What is needed: Once a line is found to contain "Jacobi", copy it out of the listing.

▼

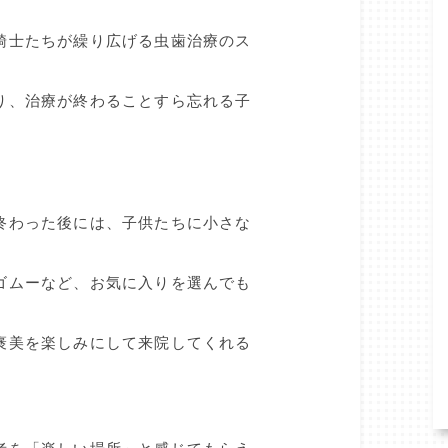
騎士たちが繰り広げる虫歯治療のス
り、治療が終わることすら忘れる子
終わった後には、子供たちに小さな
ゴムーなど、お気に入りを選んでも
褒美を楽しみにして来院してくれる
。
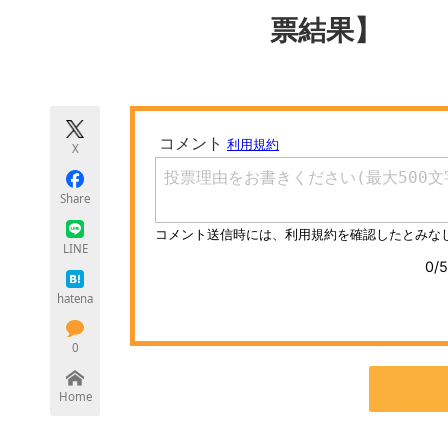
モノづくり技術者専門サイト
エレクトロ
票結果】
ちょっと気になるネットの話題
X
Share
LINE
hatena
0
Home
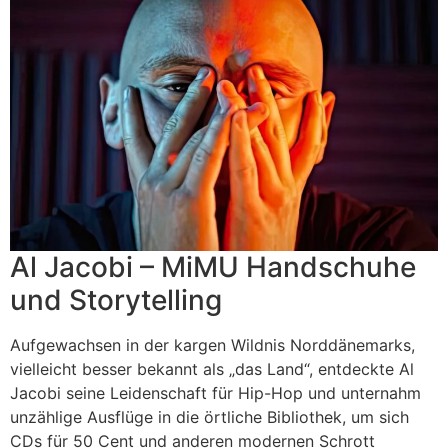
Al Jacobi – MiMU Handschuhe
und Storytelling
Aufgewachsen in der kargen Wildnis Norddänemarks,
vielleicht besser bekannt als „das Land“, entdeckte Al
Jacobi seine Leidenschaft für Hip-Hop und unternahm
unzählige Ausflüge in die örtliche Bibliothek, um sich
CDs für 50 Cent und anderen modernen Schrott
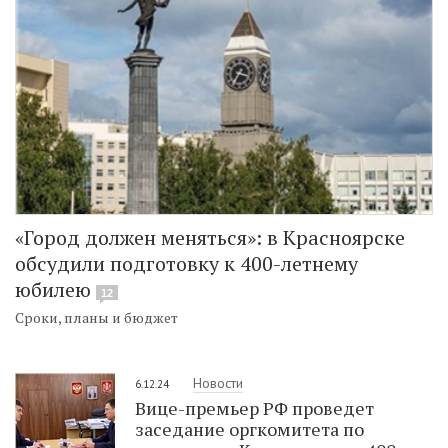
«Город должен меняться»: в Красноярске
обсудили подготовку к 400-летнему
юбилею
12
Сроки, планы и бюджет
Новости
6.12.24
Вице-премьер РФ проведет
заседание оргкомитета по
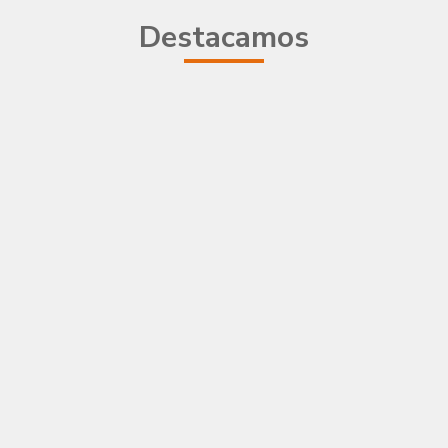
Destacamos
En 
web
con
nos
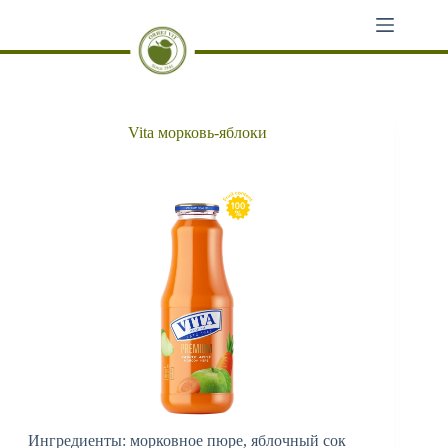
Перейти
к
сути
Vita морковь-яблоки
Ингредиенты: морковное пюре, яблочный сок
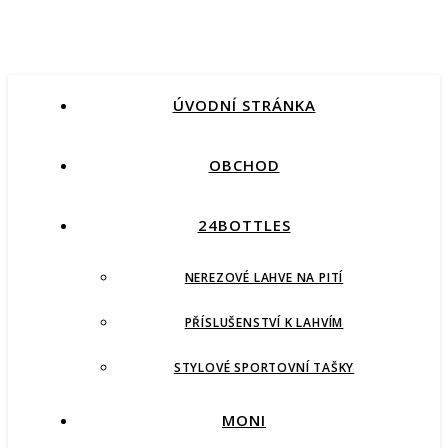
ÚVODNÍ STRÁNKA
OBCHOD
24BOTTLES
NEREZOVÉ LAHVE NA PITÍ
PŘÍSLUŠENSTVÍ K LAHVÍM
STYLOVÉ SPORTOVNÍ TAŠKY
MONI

▲

Written solution:
Al Jacobi – MiMU Handschuhe
Jacobi seine Leidenschaft für Hip-Hop und unternahm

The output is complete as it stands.